▶ _WHAT TO DO_:
Count the lines of the records below that hold the word "Advanced", and give only the number.

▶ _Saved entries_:
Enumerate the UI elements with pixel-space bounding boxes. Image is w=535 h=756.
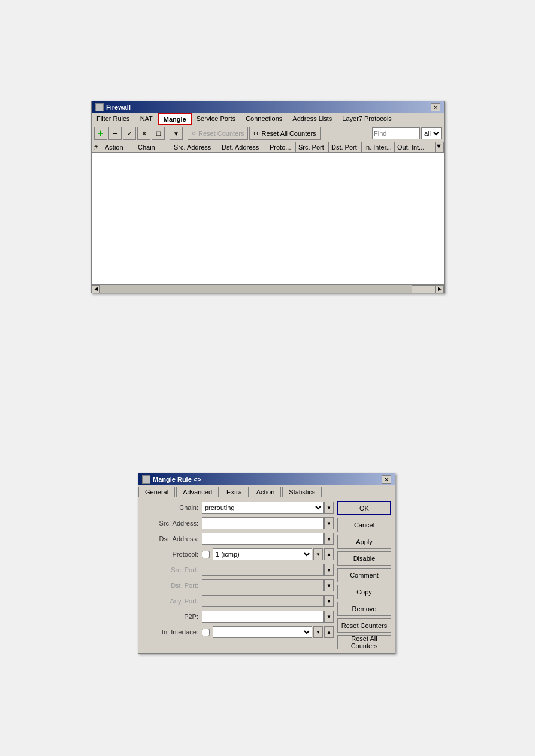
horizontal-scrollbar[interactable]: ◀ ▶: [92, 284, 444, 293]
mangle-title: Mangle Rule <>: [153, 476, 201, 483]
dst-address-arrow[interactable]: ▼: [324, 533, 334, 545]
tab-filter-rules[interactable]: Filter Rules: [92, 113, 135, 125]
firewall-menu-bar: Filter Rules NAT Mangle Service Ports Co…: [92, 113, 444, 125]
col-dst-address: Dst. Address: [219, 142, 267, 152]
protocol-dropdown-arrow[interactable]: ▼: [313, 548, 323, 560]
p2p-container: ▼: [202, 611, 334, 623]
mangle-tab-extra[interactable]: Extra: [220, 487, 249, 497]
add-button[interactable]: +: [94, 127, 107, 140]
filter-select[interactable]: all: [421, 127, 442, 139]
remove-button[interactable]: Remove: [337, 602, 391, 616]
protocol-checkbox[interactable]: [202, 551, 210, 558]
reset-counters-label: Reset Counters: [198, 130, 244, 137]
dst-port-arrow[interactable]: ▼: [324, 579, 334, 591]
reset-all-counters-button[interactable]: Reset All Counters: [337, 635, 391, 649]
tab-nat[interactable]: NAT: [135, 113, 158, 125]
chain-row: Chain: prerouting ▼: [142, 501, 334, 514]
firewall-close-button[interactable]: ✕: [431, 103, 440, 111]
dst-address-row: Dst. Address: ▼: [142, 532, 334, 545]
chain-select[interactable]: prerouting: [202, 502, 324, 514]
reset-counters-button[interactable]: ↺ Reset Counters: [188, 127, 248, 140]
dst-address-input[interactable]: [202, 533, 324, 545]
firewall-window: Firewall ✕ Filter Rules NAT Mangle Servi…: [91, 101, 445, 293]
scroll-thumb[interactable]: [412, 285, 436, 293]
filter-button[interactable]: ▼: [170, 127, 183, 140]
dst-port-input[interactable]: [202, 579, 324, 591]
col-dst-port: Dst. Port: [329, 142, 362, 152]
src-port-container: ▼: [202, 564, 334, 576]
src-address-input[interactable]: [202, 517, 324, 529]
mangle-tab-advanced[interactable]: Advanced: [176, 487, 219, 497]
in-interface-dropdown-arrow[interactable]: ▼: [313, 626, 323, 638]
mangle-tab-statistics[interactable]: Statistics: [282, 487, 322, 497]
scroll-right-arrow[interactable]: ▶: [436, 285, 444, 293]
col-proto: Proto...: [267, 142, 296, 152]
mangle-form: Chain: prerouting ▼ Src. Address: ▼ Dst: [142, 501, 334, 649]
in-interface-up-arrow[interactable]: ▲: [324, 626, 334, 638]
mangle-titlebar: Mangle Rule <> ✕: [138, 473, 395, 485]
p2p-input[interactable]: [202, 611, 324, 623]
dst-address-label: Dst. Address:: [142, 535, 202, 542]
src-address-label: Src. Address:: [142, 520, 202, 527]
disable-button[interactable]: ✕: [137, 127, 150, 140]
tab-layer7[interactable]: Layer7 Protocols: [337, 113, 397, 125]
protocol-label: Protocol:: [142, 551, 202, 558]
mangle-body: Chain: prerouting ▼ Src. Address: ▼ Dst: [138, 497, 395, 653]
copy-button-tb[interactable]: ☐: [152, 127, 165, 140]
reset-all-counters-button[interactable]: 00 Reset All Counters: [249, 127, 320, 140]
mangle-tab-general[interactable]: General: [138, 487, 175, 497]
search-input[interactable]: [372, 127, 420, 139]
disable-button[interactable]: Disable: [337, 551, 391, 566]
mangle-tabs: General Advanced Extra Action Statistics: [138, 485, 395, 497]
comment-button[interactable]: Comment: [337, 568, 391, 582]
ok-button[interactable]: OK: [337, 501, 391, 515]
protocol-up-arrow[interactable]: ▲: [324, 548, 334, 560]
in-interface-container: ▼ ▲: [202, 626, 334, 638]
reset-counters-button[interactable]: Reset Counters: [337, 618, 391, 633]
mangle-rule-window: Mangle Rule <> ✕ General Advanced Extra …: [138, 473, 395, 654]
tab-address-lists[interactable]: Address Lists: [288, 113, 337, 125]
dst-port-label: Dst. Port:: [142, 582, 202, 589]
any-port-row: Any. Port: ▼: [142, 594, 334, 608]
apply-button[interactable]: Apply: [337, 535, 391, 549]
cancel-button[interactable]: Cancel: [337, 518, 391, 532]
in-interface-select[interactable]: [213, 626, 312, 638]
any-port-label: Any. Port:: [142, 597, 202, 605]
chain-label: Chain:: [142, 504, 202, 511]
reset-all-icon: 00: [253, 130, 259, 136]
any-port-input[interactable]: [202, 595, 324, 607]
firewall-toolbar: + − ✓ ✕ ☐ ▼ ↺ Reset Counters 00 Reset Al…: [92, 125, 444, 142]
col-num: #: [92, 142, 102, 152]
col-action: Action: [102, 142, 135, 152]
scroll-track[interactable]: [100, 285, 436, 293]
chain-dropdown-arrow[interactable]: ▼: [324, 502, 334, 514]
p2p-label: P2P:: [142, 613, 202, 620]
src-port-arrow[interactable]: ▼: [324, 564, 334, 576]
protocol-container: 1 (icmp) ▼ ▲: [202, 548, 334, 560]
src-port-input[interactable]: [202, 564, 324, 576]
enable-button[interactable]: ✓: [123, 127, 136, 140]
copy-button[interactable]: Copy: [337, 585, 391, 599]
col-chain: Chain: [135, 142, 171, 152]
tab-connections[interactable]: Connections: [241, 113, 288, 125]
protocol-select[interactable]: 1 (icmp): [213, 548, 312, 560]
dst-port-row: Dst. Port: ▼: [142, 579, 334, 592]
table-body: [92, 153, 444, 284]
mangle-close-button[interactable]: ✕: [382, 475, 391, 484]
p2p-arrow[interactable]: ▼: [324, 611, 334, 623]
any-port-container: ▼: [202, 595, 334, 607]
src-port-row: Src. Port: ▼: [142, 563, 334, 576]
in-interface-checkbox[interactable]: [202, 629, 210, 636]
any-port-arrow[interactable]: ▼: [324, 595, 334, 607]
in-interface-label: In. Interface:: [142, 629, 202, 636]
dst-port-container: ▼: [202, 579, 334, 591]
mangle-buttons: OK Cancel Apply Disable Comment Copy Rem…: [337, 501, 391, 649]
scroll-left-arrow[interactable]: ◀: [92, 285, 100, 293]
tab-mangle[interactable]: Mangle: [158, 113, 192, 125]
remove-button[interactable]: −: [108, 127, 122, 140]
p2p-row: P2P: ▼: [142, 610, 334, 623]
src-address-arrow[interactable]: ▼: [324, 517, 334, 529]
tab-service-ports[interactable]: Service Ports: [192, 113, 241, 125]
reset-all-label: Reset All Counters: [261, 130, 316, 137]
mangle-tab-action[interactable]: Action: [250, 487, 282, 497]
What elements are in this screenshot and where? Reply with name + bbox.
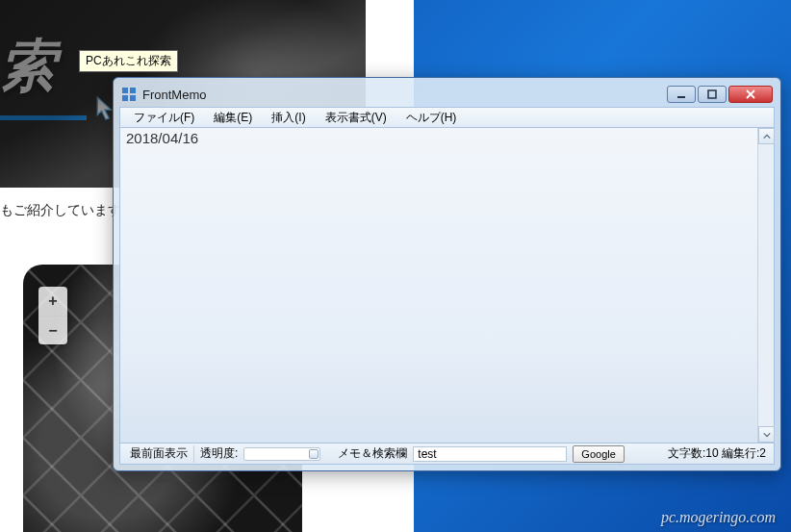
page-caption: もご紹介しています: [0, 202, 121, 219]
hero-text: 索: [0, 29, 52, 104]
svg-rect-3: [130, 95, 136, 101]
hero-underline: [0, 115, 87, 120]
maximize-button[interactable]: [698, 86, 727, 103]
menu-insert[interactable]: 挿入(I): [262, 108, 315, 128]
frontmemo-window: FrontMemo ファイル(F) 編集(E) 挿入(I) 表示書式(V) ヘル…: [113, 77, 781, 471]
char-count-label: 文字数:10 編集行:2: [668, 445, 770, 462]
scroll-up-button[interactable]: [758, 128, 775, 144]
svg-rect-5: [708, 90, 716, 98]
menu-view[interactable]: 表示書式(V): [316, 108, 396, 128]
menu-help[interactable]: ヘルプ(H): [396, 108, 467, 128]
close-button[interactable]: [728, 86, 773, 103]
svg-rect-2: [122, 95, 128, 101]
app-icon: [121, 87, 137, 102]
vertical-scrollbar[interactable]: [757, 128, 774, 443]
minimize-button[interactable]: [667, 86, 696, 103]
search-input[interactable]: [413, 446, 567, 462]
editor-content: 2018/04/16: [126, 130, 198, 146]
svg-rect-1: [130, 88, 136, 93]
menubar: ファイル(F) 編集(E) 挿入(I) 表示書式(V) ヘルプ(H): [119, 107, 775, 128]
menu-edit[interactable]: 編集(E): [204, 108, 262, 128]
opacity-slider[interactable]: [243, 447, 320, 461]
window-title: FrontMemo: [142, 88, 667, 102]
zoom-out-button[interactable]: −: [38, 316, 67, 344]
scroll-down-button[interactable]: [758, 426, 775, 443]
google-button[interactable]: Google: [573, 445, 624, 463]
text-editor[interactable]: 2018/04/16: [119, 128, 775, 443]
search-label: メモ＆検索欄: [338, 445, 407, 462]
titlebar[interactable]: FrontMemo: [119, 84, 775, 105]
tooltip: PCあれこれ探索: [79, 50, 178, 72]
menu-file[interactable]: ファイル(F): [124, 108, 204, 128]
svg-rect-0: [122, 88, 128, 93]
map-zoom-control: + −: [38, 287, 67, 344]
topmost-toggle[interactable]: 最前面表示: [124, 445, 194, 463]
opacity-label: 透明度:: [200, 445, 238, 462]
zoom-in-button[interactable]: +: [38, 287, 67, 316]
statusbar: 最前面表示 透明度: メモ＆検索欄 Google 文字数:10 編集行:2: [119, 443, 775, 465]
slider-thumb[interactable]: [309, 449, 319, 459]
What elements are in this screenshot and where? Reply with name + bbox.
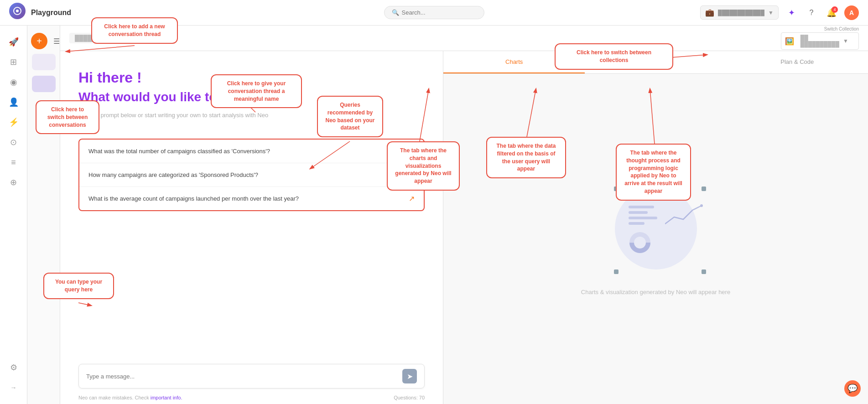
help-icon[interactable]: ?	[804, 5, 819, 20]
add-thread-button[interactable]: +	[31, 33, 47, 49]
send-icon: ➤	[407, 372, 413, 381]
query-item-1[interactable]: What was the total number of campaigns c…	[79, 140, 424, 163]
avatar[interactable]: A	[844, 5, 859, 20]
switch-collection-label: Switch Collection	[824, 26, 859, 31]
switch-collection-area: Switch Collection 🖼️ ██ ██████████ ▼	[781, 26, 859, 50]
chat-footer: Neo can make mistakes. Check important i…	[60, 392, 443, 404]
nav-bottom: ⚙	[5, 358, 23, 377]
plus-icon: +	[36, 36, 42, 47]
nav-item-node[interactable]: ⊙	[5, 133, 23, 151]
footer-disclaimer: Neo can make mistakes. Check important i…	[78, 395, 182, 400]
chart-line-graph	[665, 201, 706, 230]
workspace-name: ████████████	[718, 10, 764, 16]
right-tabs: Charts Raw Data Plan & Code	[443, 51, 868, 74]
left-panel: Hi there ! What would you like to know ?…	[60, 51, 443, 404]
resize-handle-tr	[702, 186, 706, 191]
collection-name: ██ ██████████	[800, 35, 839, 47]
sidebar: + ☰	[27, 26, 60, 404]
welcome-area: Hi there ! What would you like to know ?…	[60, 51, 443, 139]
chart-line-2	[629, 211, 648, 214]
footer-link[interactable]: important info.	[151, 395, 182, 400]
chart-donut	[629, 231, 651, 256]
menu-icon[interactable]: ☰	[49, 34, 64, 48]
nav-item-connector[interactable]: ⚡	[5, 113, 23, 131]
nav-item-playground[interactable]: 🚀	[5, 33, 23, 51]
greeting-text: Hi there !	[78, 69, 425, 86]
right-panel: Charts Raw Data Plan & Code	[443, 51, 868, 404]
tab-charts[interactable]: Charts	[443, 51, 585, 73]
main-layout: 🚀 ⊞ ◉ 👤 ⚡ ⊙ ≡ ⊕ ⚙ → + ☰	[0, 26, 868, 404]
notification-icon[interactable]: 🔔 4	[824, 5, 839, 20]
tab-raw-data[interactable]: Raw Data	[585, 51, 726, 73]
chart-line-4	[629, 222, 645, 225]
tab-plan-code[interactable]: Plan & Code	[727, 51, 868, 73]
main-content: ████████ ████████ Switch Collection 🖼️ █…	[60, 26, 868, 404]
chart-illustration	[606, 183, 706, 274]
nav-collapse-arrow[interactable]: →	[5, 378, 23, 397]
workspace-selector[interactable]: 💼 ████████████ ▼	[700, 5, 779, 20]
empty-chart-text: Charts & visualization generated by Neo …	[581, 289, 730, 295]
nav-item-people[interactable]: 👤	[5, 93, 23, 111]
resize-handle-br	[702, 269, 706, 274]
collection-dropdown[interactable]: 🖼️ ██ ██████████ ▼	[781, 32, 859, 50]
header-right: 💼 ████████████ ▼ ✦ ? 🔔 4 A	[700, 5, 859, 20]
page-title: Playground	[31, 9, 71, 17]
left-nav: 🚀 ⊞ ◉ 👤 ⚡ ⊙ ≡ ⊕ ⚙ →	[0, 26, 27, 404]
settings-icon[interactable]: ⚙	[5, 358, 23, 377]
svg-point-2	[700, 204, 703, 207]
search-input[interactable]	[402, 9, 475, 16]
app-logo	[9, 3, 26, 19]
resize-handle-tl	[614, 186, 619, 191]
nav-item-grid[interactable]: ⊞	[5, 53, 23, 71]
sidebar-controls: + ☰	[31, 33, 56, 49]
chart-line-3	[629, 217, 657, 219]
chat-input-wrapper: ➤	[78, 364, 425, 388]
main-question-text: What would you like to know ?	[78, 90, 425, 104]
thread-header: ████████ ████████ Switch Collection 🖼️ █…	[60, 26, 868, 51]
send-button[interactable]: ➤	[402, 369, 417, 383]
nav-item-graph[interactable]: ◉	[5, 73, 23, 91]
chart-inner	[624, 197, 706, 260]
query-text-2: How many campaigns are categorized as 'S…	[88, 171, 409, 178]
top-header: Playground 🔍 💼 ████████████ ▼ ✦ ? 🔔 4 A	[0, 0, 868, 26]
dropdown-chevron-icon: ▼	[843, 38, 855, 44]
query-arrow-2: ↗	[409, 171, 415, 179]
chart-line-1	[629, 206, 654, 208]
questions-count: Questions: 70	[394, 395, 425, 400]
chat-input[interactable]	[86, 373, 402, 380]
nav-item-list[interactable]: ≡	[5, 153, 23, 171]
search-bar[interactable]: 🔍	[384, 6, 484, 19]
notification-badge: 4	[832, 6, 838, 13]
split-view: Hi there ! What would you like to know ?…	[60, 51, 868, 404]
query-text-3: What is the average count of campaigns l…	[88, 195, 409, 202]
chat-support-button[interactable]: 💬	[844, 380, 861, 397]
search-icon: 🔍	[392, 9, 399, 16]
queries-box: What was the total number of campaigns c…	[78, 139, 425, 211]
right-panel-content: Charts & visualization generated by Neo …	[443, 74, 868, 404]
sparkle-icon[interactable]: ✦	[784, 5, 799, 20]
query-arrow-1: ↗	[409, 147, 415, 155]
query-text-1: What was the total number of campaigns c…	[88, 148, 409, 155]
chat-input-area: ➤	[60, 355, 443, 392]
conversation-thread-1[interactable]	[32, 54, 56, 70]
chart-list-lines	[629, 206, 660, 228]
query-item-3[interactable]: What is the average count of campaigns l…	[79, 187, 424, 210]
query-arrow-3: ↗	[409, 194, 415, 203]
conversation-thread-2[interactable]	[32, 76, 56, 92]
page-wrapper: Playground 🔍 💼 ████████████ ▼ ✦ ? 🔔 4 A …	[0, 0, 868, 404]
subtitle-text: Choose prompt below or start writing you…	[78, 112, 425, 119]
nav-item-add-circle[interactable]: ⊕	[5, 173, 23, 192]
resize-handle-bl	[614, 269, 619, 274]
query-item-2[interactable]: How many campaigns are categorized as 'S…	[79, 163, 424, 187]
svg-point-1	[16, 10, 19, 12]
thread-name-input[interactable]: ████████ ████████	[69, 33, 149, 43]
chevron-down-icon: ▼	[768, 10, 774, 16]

▶ _EXERCISE RESULT_:
3